- Required work -
Exactly as written, copy the lines of the data below from the first through the one containing "2 Bedrooms Suite (44, 2319)".

- Collected data entries -
※ ※ ※

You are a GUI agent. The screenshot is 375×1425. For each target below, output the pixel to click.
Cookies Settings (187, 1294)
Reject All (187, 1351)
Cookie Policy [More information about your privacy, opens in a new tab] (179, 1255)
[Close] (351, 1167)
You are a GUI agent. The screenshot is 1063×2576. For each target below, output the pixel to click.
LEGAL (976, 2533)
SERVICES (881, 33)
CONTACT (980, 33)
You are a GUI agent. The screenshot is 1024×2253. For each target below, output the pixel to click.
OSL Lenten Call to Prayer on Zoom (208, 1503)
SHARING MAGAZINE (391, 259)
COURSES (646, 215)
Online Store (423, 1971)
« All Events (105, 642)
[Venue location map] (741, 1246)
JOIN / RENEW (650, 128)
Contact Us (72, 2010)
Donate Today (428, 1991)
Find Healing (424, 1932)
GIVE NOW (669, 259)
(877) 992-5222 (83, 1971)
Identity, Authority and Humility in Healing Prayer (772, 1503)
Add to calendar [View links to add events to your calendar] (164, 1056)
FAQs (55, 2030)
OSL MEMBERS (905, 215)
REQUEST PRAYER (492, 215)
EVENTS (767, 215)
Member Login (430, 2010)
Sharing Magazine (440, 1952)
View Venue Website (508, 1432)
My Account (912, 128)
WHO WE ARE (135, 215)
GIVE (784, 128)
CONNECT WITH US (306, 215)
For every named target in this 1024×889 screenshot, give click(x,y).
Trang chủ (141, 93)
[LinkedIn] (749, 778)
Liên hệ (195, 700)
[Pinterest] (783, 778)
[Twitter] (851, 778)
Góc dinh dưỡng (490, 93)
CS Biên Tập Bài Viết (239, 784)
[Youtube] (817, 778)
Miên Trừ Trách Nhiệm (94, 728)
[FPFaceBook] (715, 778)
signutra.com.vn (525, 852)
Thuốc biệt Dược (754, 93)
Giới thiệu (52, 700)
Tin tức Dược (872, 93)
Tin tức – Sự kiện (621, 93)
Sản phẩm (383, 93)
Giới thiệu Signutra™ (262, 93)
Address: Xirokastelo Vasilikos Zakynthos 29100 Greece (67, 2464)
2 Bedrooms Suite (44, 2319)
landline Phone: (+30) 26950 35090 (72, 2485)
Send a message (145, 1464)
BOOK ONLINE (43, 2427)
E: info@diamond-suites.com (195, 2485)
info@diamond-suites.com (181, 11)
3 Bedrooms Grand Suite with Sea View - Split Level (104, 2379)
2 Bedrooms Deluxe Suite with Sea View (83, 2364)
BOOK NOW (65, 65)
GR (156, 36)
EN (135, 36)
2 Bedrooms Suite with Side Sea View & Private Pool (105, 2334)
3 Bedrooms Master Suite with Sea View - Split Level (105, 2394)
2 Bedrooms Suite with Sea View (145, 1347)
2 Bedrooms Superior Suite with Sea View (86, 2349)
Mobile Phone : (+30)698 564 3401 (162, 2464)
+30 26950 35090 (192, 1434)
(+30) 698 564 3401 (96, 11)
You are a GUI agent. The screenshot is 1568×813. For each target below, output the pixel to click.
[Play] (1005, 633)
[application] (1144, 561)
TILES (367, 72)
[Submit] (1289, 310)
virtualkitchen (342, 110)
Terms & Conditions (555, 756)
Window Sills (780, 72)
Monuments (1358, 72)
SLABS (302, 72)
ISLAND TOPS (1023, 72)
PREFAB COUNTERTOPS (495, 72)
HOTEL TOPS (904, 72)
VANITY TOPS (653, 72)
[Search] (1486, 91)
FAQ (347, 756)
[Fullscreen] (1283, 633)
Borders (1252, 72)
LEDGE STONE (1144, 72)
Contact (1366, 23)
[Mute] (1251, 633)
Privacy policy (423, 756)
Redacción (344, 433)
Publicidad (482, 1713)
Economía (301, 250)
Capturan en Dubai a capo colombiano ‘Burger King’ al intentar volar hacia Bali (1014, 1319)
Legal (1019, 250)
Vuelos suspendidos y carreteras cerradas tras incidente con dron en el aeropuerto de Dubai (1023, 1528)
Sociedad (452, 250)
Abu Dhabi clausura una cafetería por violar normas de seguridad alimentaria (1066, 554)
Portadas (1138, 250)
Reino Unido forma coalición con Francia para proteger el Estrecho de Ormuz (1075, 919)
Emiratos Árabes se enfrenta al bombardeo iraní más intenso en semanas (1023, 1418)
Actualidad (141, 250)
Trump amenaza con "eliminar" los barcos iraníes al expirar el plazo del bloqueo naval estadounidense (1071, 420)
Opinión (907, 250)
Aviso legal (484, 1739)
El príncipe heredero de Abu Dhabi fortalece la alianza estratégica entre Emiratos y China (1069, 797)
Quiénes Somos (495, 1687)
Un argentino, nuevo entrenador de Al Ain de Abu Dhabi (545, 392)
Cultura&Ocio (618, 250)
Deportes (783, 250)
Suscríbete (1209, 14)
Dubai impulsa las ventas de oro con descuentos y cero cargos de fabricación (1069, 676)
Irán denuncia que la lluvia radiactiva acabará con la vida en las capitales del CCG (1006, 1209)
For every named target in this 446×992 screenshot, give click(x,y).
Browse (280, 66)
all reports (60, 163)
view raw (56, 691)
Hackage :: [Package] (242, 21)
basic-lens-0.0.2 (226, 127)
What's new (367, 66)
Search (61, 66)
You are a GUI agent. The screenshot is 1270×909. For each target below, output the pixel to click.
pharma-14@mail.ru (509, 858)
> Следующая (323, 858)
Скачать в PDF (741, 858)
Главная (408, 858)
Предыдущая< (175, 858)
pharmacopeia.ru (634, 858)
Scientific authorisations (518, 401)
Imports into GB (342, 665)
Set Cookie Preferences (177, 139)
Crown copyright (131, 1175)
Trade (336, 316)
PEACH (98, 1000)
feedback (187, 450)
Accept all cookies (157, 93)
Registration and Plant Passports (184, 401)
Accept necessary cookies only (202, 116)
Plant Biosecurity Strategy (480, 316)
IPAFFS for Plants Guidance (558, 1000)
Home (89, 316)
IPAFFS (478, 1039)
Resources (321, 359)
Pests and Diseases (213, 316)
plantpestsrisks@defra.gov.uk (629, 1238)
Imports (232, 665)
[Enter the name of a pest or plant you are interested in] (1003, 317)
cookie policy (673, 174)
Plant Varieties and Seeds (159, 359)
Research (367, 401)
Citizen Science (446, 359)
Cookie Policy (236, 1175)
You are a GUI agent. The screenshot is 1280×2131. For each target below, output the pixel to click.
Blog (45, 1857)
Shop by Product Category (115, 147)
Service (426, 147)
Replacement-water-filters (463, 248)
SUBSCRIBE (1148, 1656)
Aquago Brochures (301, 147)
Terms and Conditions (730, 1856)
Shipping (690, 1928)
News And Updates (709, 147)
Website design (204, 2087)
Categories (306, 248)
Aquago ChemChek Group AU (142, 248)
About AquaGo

※ ※ ※

- The completed task -
You are a GUI agent. The screenshot is 375×1425. For each target below, output the pixel to click.
Cookies Settings (187, 1294)
Reject All (187, 1351)
Cookie Policy [More information about your privacy, opens in a new tab] (179, 1255)
[Close] (351, 1167)
You are a GUI agent. The screenshot is 1063×2576. For each target below, output the pixel to click.
LEGAL (976, 2533)
SERVICES (881, 33)
CONTACT (980, 33)
You are a GUI agent. The screenshot is 1024×2253. For each target below, output the pixel to click.
OSL Lenten Call to Prayer on Zoom (208, 1503)
SHARING MAGAZINE (391, 259)
COURSES (646, 215)
Online Store (423, 1971)
« All Events (105, 642)
[Venue location map] (741, 1246)
JOIN / RENEW (650, 128)
Contact Us (72, 2010)
Donate Today (428, 1991)
Find Healing (424, 1932)
GIVE NOW (669, 259)
(877) 992-5222 (83, 1971)
Identity, Authority and Humility in Healing Prayer (772, 1503)
Add to calendar [View links to add events to your calendar] (164, 1056)
FAQs (55, 2030)
OSL MEMBERS (905, 215)
REQUEST PRAYER (492, 215)
EVENTS (767, 215)
Member Login (430, 2010)
Sharing Magazine (440, 1952)
View Venue Website (508, 1432)
My Account (912, 128)
WHO WE ARE (135, 215)
GIVE (784, 128)
CONNECT WITH US (306, 215)
For every named target in this 1024×889 screenshot, give click(x,y).
Trang chủ (141, 93)
[LinkedIn] (749, 778)
Liên hệ (195, 700)
[Pinterest] (783, 778)
[Twitter] (851, 778)
Góc dinh dưỡng (490, 93)
CS Biên Tập Bài Viết (239, 784)
[Youtube] (817, 778)
Miên Trừ Trách Nhiệm (94, 728)
[FPFaceBook] (715, 778)
signutra.com.vn (525, 852)
Thuốc biệt Dược (754, 93)
Giới thiệu (52, 700)
Tin tức Dược (872, 93)
Tin tức – Sự kiện (621, 93)
Sản phẩm (383, 93)
Giới thiệu Signutra™ (262, 93)
Address: Xirokastelo Vasilikos Zakynthos 29100 Greece (67, 2464)
2 Bedrooms Suite (44, 2319)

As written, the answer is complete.